Лед треснул вокруг распластанного тела Велезара, когда однорукий кудесник метнул ее вперед, точно копье.
– Страшно? – губы Ширяя расползлись в оскале. – Мне стыдно сражаться со стариком. Давай, зови своего покровителя! Ты хвастал, что его могущество питает вся Европа.
Доктор приподнялся на локтях, собирая силы, но Ширяй уложил его обратно следующей молнией.
– Это тебе за Вернигору. А еще будет за Белояра и Смеяна Тушича. А потом – за князя Бориса, – лицо Ширяя исказилось гримасой ненависти, но по щекам побежали слезы. – Убийца… Ты – убийца. И Добробой – на твоей совести. Как жаль, что я не могу убить тебя тысячу раз!

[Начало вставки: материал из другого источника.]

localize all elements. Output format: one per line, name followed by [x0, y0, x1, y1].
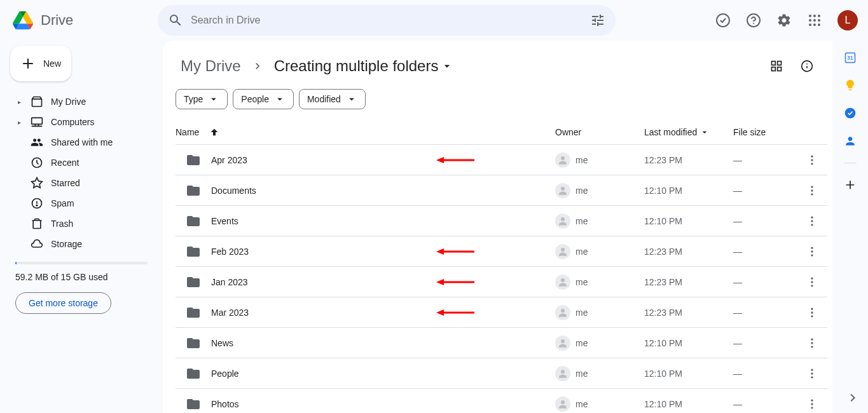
table-row[interactable]: Jan 2023 me 12:23 PM — — [176, 267, 827, 297]
owner-avatar-icon — [555, 335, 570, 351]
table-row[interactable]: People me 12:10 PM — — [176, 358, 827, 389]
svg-point-61 — [811, 369, 813, 370]
drive-icon — [31, 95, 43, 108]
expand-icon: ▸ — [15, 119, 23, 126]
drive-logo-home[interactable]: Drive — [10, 8, 153, 33]
search-bar[interactable] — [158, 5, 616, 36]
svg-point-2 — [753, 23, 754, 24]
svg-point-46 — [561, 278, 565, 282]
settings-icon[interactable] — [771, 8, 797, 33]
account-avatar[interactable]: L — [837, 10, 858, 30]
more-actions-icon[interactable] — [806, 184, 818, 197]
row-owner-label: me — [575, 277, 588, 287]
table-row[interactable]: Documents me 12:10 PM — — [176, 175, 827, 206]
expand-icon: ▸ — [15, 98, 23, 105]
folder-icon — [186, 152, 201, 168]
keep-icon[interactable] — [844, 79, 857, 91]
storage-icon — [31, 238, 43, 250]
nav-item-starred[interactable]: Starred — [10, 173, 153, 193]
svg-point-48 — [811, 281, 813, 283]
shared-icon — [31, 136, 43, 149]
owner-avatar-icon — [555, 244, 570, 259]
svg-point-52 — [561, 309, 565, 313]
folder-icon — [186, 274, 201, 290]
file-list: Name Owner Last modified File size Apr 2… — [163, 119, 832, 413]
more-actions-icon[interactable] — [806, 367, 818, 380]
svg-point-4 — [813, 15, 816, 17]
svg-rect-18 — [778, 62, 782, 65]
col-modified-header[interactable]: Last modified — [644, 127, 733, 137]
hide-panel-icon[interactable] — [845, 390, 860, 405]
nav-label: Computers — [51, 117, 94, 127]
row-size-label: — — [733, 216, 797, 226]
row-size-label: — — [733, 369, 797, 379]
contacts-icon[interactable] — [844, 135, 857, 147]
folder-icon — [186, 335, 201, 351]
tasks-icon[interactable] — [844, 107, 857, 119]
table-header: Name Owner Last modified File size — [176, 119, 827, 145]
add-on-icon[interactable] — [844, 179, 857, 191]
row-size-label: — — [733, 308, 797, 318]
filter-people[interactable]: People — [233, 89, 294, 109]
get-storage-button[interactable]: Get more storage — [15, 292, 111, 314]
folder-icon — [186, 244, 201, 259]
nav-item-storage[interactable]: Storage — [10, 234, 153, 254]
more-actions-icon[interactable] — [806, 337, 818, 349]
col-owner-header[interactable]: Owner — [555, 127, 644, 137]
svg-point-26 — [561, 156, 565, 160]
owner-avatar-icon — [555, 213, 570, 229]
more-actions-icon[interactable] — [806, 215, 818, 227]
dropdown-icon — [346, 93, 357, 105]
row-name-label: People — [211, 369, 239, 379]
more-actions-icon[interactable] — [806, 245, 818, 258]
filter-label: Type — [184, 94, 203, 104]
row-size-label: — — [733, 247, 797, 257]
side-panel: 31 — [832, 41, 868, 413]
table-row[interactable]: Photos me 12:10 PM — — [176, 389, 827, 413]
breadcrumb-root[interactable]: My Drive — [176, 55, 246, 78]
breadcrumb-current[interactable]: Creating multiple folders — [269, 55, 459, 78]
sort-arrow-icon[interactable] — [209, 127, 219, 137]
apps-icon[interactable] — [802, 8, 827, 33]
nav-item-computers[interactable]: ▸ Computers — [10, 112, 153, 132]
more-actions-icon[interactable] — [806, 398, 818, 410]
nav-item-spam[interactable]: Spam — [10, 193, 153, 213]
table-row[interactable]: Events me 12:10 PM — — [176, 206, 827, 236]
nav-label: Recent — [51, 158, 79, 168]
svg-point-5 — [818, 15, 820, 17]
tune-icon[interactable] — [590, 13, 605, 28]
breadcrumb: My Drive Creating multiple folders — [176, 55, 458, 78]
table-row[interactable]: Feb 2023 me 12:23 PM — — [176, 236, 827, 267]
more-actions-icon[interactable] — [806, 276, 818, 288]
help-icon[interactable] — [741, 8, 766, 33]
owner-avatar-icon — [555, 366, 570, 381]
row-name-label: News — [211, 338, 233, 348]
grid-view-icon[interactable] — [764, 53, 789, 79]
filter-modified[interactable]: Modified — [299, 89, 366, 109]
table-row[interactable]: News me 12:10 PM — — [176, 328, 827, 358]
more-actions-icon[interactable] — [806, 154, 818, 166]
row-size-label: — — [733, 186, 797, 196]
offline-ready-icon[interactable] — [710, 8, 736, 33]
dropdown-icon — [441, 60, 453, 72]
storage-section: 59.2 MB of 15 GB used Get more storage — [10, 262, 153, 314]
dropdown-icon — [274, 93, 286, 105]
new-button[interactable]: New — [10, 46, 71, 81]
calendar-icon[interactable]: 31 — [844, 51, 857, 64]
nav-item-drive[interactable]: ▸ My Drive — [10, 91, 153, 112]
row-owner-label: me — [575, 308, 588, 318]
more-actions-icon[interactable] — [806, 306, 818, 319]
table-row[interactable]: Mar 2023 me 12:23 PM — — [176, 297, 827, 328]
svg-point-28 — [811, 159, 813, 161]
filter-type[interactable]: Type — [176, 89, 228, 109]
nav-item-trash[interactable]: Trash — [10, 213, 153, 234]
col-size-header[interactable]: File size — [733, 127, 797, 137]
info-icon[interactable] — [794, 53, 820, 79]
col-name-header[interactable]: Name — [176, 127, 199, 137]
row-size-label: — — [733, 277, 797, 287]
search-input[interactable] — [191, 15, 582, 26]
svg-point-7 — [813, 19, 816, 22]
nav-item-shared[interactable]: Shared with me — [10, 132, 153, 152]
table-row[interactable]: Apr 2023 me 12:23 PM — — [176, 145, 827, 175]
nav-item-recent[interactable]: Recent — [10, 152, 153, 173]
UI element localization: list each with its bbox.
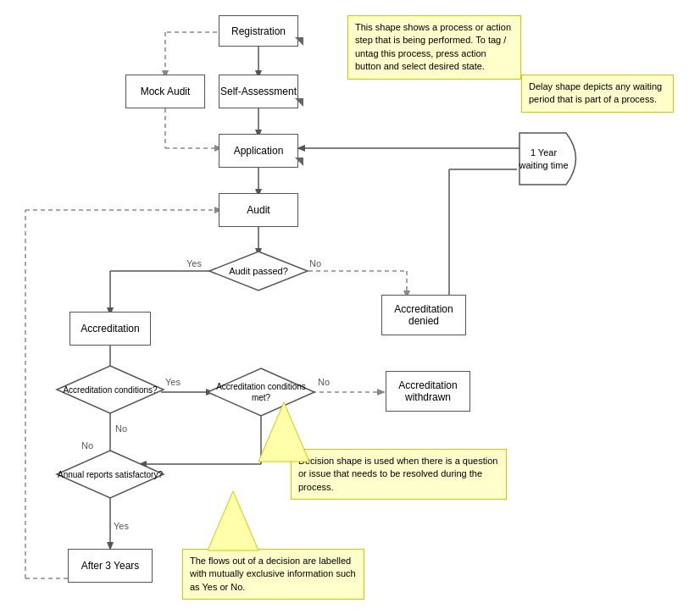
delay-tooltip-text: Delay shape depicts any waiting period t… — [529, 81, 662, 104]
accreditation-denied-box: Accreditation denied — [381, 295, 466, 335]
accreditation-conditions-diamond: Accreditation conditions? — [55, 364, 165, 415]
accreditation-withdrawn-box: Accreditation withdrawn — [386, 371, 470, 412]
delay-shape: 1 Year waiting time — [515, 131, 587, 186]
accreditation-conditions-label: Accreditation conditions? — [63, 384, 157, 396]
decision-tooltip: Decision shape is used when there is a q… — [291, 449, 507, 500]
accreditation-box: Accreditation — [69, 312, 151, 346]
mock-audit-label: Mock Audit — [141, 86, 191, 97]
delay-label: 1 Year waiting time — [515, 147, 572, 171]
application-box: Application — [219, 134, 298, 168]
self-assessment-label: Self-Assessment — [220, 86, 297, 97]
accreditation-conditions-met-diamond: Accreditation conditions met? — [206, 367, 316, 418]
audit-label: Audit — [247, 204, 269, 216]
accreditation-label: Accreditation — [81, 323, 139, 335]
decision-tooltip-text: Decision shape is used when there is a q… — [298, 456, 497, 492]
svg-marker-25 — [377, 389, 386, 396]
process-tooltip-text: This shape shows a process or action ste… — [355, 22, 511, 71]
audit-box: Audit — [219, 193, 298, 227]
mock-audit-box: Mock Audit — [125, 75, 205, 108]
flow-tooltip: The flows out of a decision are labelled… — [182, 549, 364, 600]
registration-box: Registration — [219, 15, 298, 47]
svg-text:No: No — [318, 377, 330, 387]
application-label: Application — [234, 145, 284, 157]
after-years-box: After 3 Years — [68, 549, 153, 583]
delay-tooltip: Delay shape depicts any waiting period t… — [521, 75, 674, 113]
registration-label: Registration — [231, 25, 286, 37]
annual-reports-label: Annual reports satisfactory? — [58, 469, 163, 480]
svg-text:Yes: Yes — [186, 258, 202, 268]
audit-passed-label: Audit passed? — [229, 266, 288, 276]
svg-text:No: No — [115, 423, 127, 434]
audit-passed-diamond: Audit passed? — [208, 250, 309, 292]
svg-text:No: No — [309, 258, 321, 268]
svg-text:Yes: Yes — [165, 377, 181, 387]
accreditation-withdrawn-label: Accreditation withdrawn — [386, 379, 469, 403]
process-tooltip: This shape shows a process or action ste… — [347, 15, 521, 80]
accreditation-denied-label: Accreditation denied — [382, 303, 465, 327]
diagram-container: Yes No No Yes Yes No No Yes Registration… — [0, 0, 700, 614]
flow-tooltip-text: The flows out of a decision are labelled… — [190, 556, 356, 592]
self-assessment-box: Self-Assessment — [219, 75, 298, 108]
accreditation-conditions-met-label: Accreditation conditions met? — [206, 381, 316, 403]
svg-text:Yes: Yes — [266, 453, 281, 463]
svg-marker-54 — [208, 491, 258, 550]
svg-text:Yes: Yes — [114, 521, 129, 531]
after-years-label: After 3 Years — [81, 560, 140, 572]
annual-reports-diamond: Annual reports satisfactory? — [55, 449, 165, 500]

Когда Велезар поднялся на ноги, в его руках сиял огненный меч. Однорукий кудесник всхлипнул и вытер нос левым рукавом.
– Наконец-то… – проворчал он, – а то с безоружным сражаться как-то не с руки.
Гром грохотал над Волховом, когда молнии сшибались с огненным мечом. Тонкий лед кряхтел, и Млад чувствовал, как под ним ходуном ходит вода, – Ящер проснулся и подкрадывался из холодных, темных глубин Ильмень-озера посмотреть на битву своего извечного противника.
– На берег! – крикнул ему Ширяй. – Иди на берег, Мстиславич! Скорей!
Млад попятился, раскидывая руки в стороны, – лед шатался и трещал. Князь сидел на снегу и смотрел обезумевшими глазами на схватку двух избранных из избранных.
– Давай-ка отойдем подальше, – Млад едва не упал, подхватив Волота под руку, – нам тут не место…
Князь рассеянно кивнул и впился в Млада обеими руками, как младенец цепляется за материнскую рубаху. Лед выгибался дугой и дрожал от напряжения.
– Быстрей, Мстиславич! – крикнул Ширяй. – Бегите! Бегите!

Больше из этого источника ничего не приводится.